**WHAT YOU HAVE TO DO:**
The response must consist of the lines below from the one with "罗萨莱斯：中国若加入TPP" through the one with "新兴经济体智库经济政策", exactly as they appear and with both ends kept.

**MATERIAL PROVIDED:**

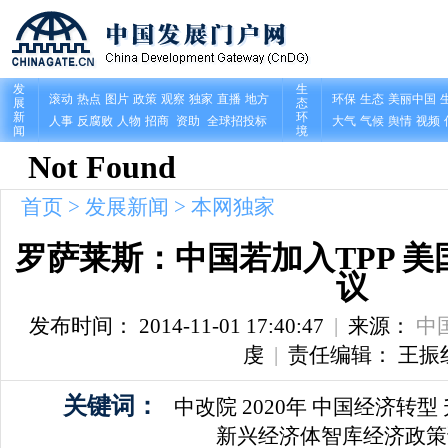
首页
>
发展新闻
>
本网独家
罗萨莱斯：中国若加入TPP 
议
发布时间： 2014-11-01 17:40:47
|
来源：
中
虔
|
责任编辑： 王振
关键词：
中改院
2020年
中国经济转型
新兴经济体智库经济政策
...
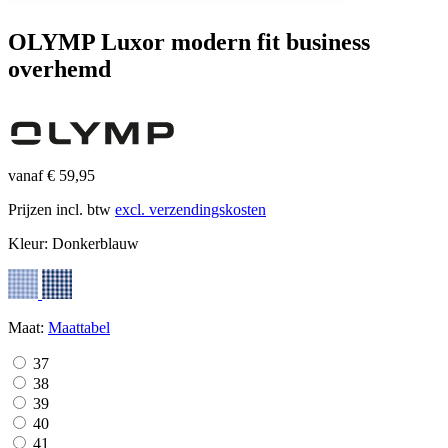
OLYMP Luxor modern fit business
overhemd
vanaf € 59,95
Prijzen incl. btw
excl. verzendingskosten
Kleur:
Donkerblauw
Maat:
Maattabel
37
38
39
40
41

**EXERCISE RESPONSE:**
罗萨莱斯：中国若加入TPP 
议
发布时间： 2014-11-01 17:40:47
|
来源：
中
虔
|
责任编辑： 王振
关键词：
中改院
2020年
中国经济转型
新兴经济体智库经济政策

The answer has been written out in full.